> [DATA EXTRACT]

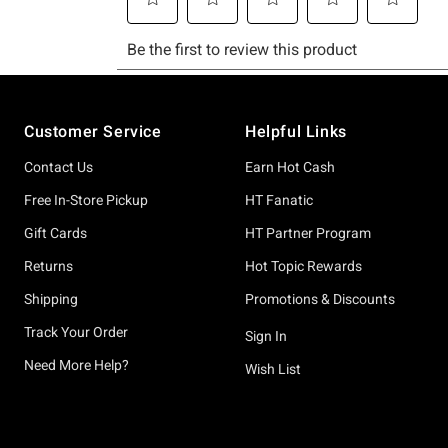
Footer
Customer Service
Helpful Links
Contact Us
Earn Hot Cash
Free In-Store Pickup
HT Fanatic
Gift Cards
HT Partner Program
Returns
Hot Topic Rewards
Shipping
Promotions & Discounts
Track Your Order
Sign In
Need More Help?
Wish List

> [WHAT IS EXPECTED] Output only the lines that run from the one containing "Track Your Order" through the last line of the material above, both included.

> [EXERCISE ANSWER]
Track Your Order
Sign In
Need More Help?
Wish List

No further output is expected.